Seus pés tocavam um chão de pedra fria enquanto o vento cortava seu rosto, trazendo consigo o cheiro de fumaça e algo mais antigo — como se o próprio ar carregasse memórias esquecidas. O céu acima dela não era azul, mas um tom profundo de roxo, rasgado por nuvens douradas que se moviam lentamente, como criaturas vivas.
— Não pare! — uma voz ecoou atrás dela.
Luna tentou olhar para trás, mas seu corpo não obedecia. Seu coração batia tão forte que parecia querer escapar do peito. À frente, uma enorme f***a brilhava no ar, pulsando com luz prateada. Ela sabia, mesmo sem entender como, que precisava alcançá-la.
Um rugido rasgou o céu.
Ela ergueu os olhos a tempo de ver uma sombra gigantesca cruzar as nuvens. As asas batiam com força, espalhando faíscas douradas. Um dragão.

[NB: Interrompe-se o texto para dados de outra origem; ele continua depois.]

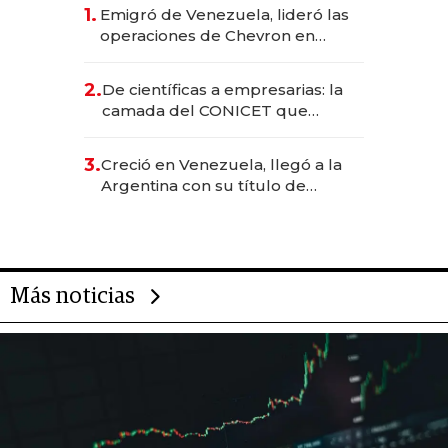
1.
Emigró de Venezuela, lideró las
operaciones de Chevron en
EE.UU. y hoy es la única mujer
CEO en Vaca Muerta
2.
De científicas a empresarias: la
camada del CONICET que
levantó más de US$ 40 millones
para fundar startups biotech
3.
Creció en Venezuela, llegó a la
Argentina con su título de
abogado y construyó un imperio
gastronómico que revoluciona
las marcas "fast premium"
Más noticias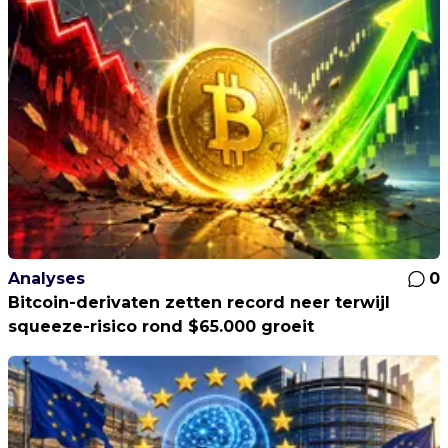
Analyses
0
Bitcoin-derivaten zetten record neer terwijl
squeeze-risico rond $65.000 groeit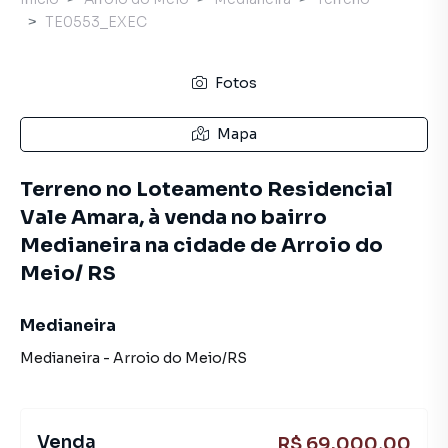
TE0553_EXEC
Fotos
Mapa
Terreno no Loteamento Residencial
Vale Amara, à venda no bairro
Medianeira na cidade de Arroio do
Meio/ RS
Medianeira
Medianeira
-
Arroio do Meio
/
RS
Venda
R$ 69.000,00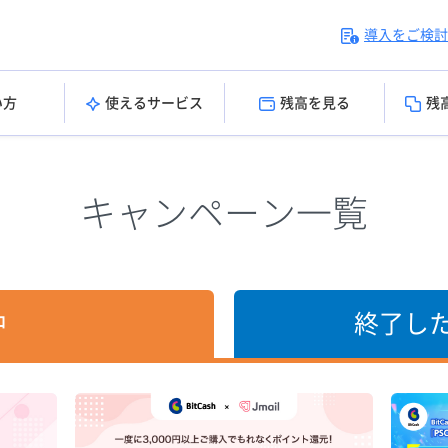
導入をご検討
い方
使えるサービス
残高を見る
残
キャンペーン一覧
中
終了し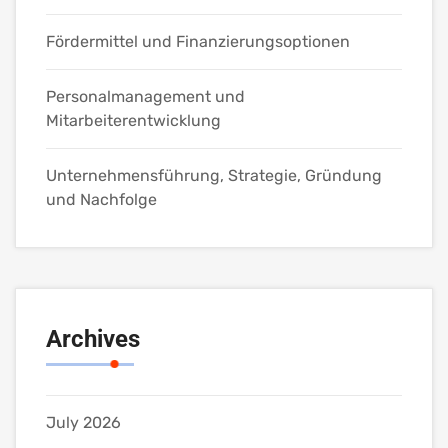
Fördermittel und Finanzierungsoptionen
Personalmanagement und
Mitarbeiterentwicklung
Unternehmensführung, Strategie, Gründung
und Nachfolge
Archives
July 2026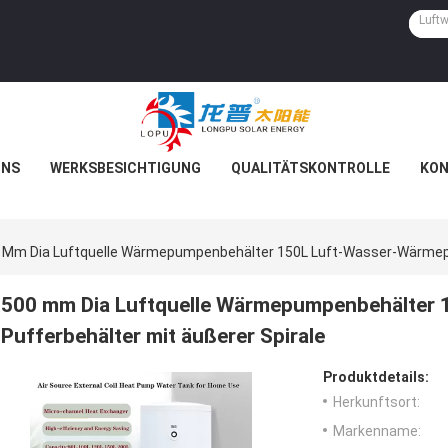
UNS
WERKSBESICHTIGUNG
QUALITÄTSKONTROLLE
KON
 Mm Dia Luftquelle Wärmepumpenbehälter 150L Luft-Wasser-Wärmepu
500 mm Dia Luftquelle Wärmepumpenbehälter
Pufferbehälter mit äußerer Spirale
Produktdetails:
Herkunftsort:
Markenname: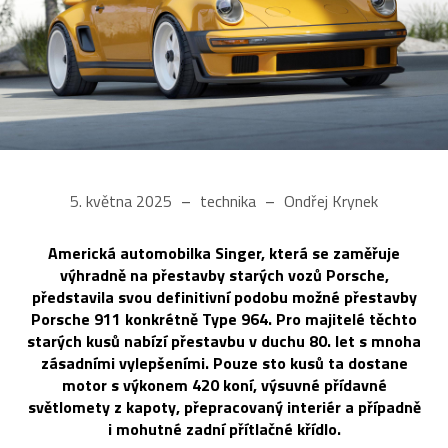
5. května 2025
technika
Ondřej Krynek
Americká automobilka Singer, která se zaměřuje
výhradně na přestavby starých vozů Porsche,
představila svou definitivní podobu možné přestavby
Porsche 911 konkrétně Type 964. Pro majitelé těchto
starých kusů nabízí přestavbu v duchu 80. let s mnoha
zásadními vylepšeními. Pouze sto kusů ta dostane
motor s výkonem 420 koní, výsuvné přídavné
světlomety z kapoty, přepracovaný interiér a případně
i mohutné zadní přítlačné křídlo.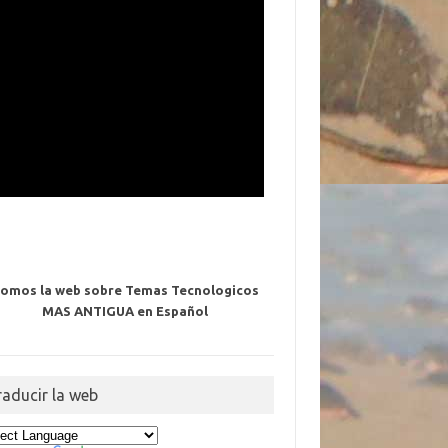
omos la web sobre Temas Tecnologicos
MAS ANTIGUA en Español
raducir la web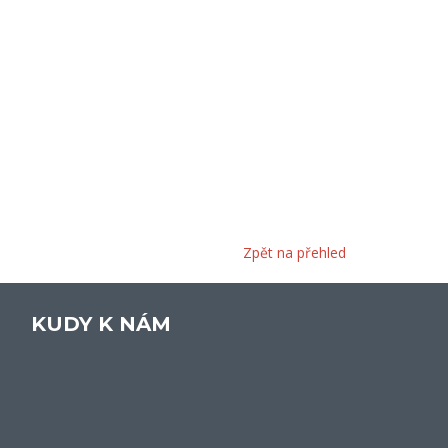
Zpět na přehled
KUDY K NÁM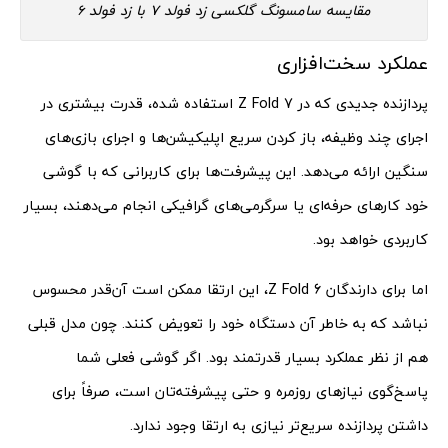
مقایسه سامسونگ گلکسی زد فولد 7 با زد فولد 6
عملکرد سخت‌افزاری
پردازنده جدیدی که در Z Fold 7 استفاده شده، قدرت بیشتری در
اجرای چند وظیفه، باز کردن سریع اپلیکیشن‌ها و اجرای بازی‌های
سنگین ارائه می‌دهد. این پیشرفت‌ها برای کاربرانی که با گوشی
خود کارهای حرفه‌ای یا سرگرمی‌های گرافیکی انجام می‌دهند، بسیار
کاربردی خواهد بود.
اما برای دارندگان Z Fold 6، این ارتقا ممکن است آن‌قدر محسوس
نباشد که به خاطر آن دستگاه خود را تعویض کنند. چون مدل قبلی
هم از نظر عملکرد بسیار قدرتمند بود. اگر گوشی فعلی شما
پاسخ‌گوی نیازهای روزمره و حتی پیشرفته‌تان است، صرفاً برای
داشتن پردازنده سریع‌تر نیازی به ارتقا وجود ندارد.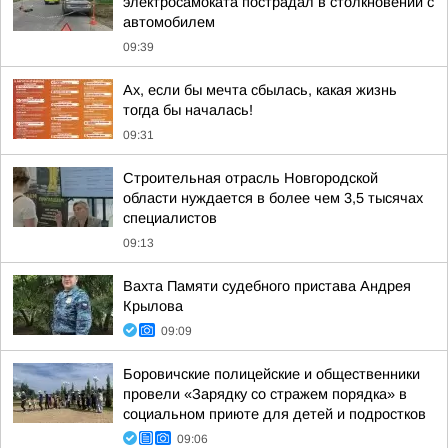
электросамоката пострадал в столкновении с
автомобилем
09:39
Ах, если бы мечта сбылась, какая жизнь
тогда бы началась!
09:31
Строительная отрасль Новгородской
области нуждается в более чем 3,5 тысячах
специалистов
09:13
Вахта Памяти судебного пристава Андрея
Крылова
09:09
Боровичские полицейские и общественники
провели «Зарядку со стражем порядка» в
социальном приюте для детей и подростков
09:06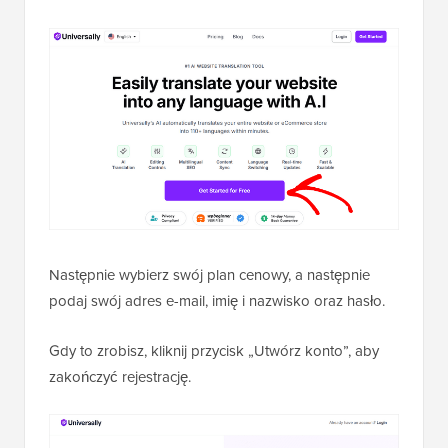
Następnie wybierz swój plan cenowy, a następnie
podaj swój adres e-mail, imię i nazwisko oraz hasło.
Gdy to zrobisz, kliknij przycisk „Utwórz konto”, aby
zakończyć rejestrację.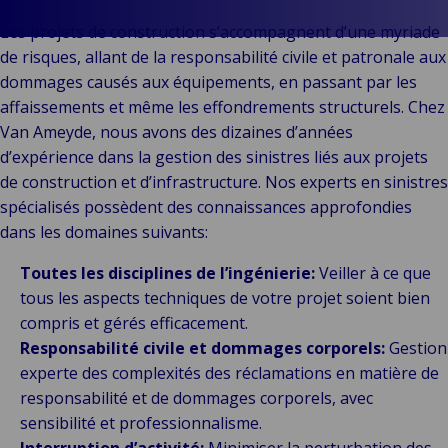
& Commerce
Les projets de construction s’accompagnent d’une myriade
Public &
C
de risques, allant de la responsabilité civile et patronale aux
Institutionnel
C
dommages causés aux équipements, en passant par les
Technologie &
Pu
affaissements et même les effondrements structurels. Chez
Connectivité
In
Van Ameyde, nous avons des dizaines d’années
d’expérience dans la gestion des sinistres liés aux projets
de construction et d’infrastructure. Nos experts en sinistres
spécialisés possèdent des connaissances approfondies
dans les domaines suivants:
Toutes les disciplines de l’ingénierie:
Veiller à ce que
tous les aspects techniques de votre projet soient bien
compris et gérés efficacement.
Responsabilité civile et dommages corporels:
Gestion
experte des complexités des réclamations en matière de
responsabilité et de dommages corporels, avec
sensibilité et professionnalisme.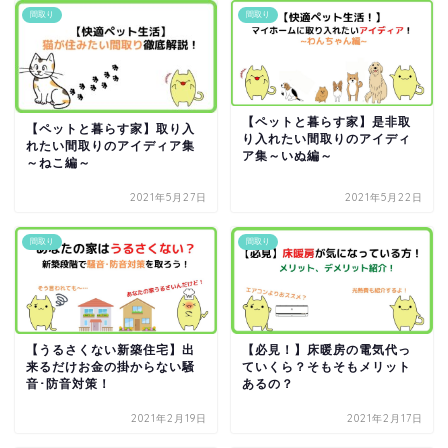
間取り
間取り
【ペットと暮らす家】是非取
【ペットと暮らす家】取り入
り入れたい間取りのアイディ
れたい間取りのアイディア集
ア集～いぬ編～
～ねこ編～
2021年5月27日
2021年5月22日
間取り
間取り
【うるさくない新築住宅】出
【必見！】床暖房の電気代っ
来るだけお金の掛からない騒
ていくら？そもそもメリット
音･防音対策！
あるの？
2021年2月19日
2021年2月17日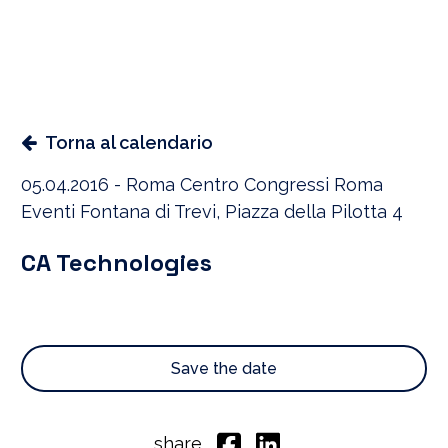
Torna al calendario
05.04.2016 - Roma Centro Congressi Roma
Eventi Fontana di Trevi, Piazza della Pilotta 4
CA Technologies
Save the date
share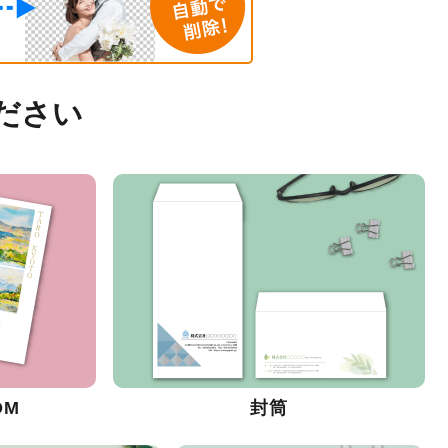
ださい
DM
封筒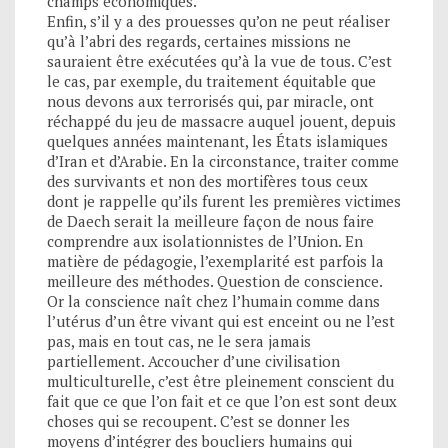
champs économiques.
Enfin, s’il y a des prouesses qu’on ne peut réaliser
qu’à l’abri des regards, certaines missions ne
sauraient être exécutées qu’à la vue de tous. C’est
le cas, par exemple, du traitement équitable que
nous devons aux terrorisés qui, par miracle, ont
réchappé du jeu de massacre auquel jouent, depuis
quelques années maintenant, les États islamiques
d’Iran et d’Arabie. En la circonstance, traiter comme
des survivants et non des mortifères tous ceux
dont je rappelle qu’ils furent les premières victimes
de Daech serait la meilleure façon de nous faire
comprendre aux isolationnistes de l’Union. En
matière de pédagogie, l’exemplarité est parfois la
meilleure des méthodes. Question de conscience.
Or la conscience naît chez l’humain comme dans
l’utérus d’un être vivant qui est enceint ou ne l’est
pas, mais en tout cas, ne le sera jamais
partiellement. Accoucher d’une civilisation
multiculturelle, c’est être pleinement conscient du
fait que ce que l’on fait et ce que l’on est sont deux
choses qui se recoupent. C’est se donner les
moyens d’intégrer des boucliers humains qui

— Luna! — a voz chamou novamente, agora mais próxima, mais urgente.
Antes que pudesse responder, uma dor aguda atravessou seu braço esquerdo. Ela olhou para baixo e viu símbolos brilhando em sua pele, linhas antigas que pulsavam como se estivessem vivas.
— Acorde — sussurrou a voz, suave desta vez. — Ainda não é a hora.
Luna abriu os olhos com um sobressalto.
Estava em seu quarto, envolta pela penumbra da madrugada. A respiração vinha curta, e sua camisola estava colada ao corpo de tanto suor. O relógio digital ao lado da cama marcava 03:17.
— De novo… — murmurou.
Ela se sentou devagar, passando a mão pelo braço esquerdo.
Nada.
Nenhum símbolo. Nenhuma marca.
Mesmo assim, a sensação permanecia — como se algo estivesse adormecido sob sua pele.
Luna se levantou e foi até a janela. A rua estava silenciosa, iluminada apenas pelos postes amarelados. Tudo parecia normal demais depois do caos do sonho.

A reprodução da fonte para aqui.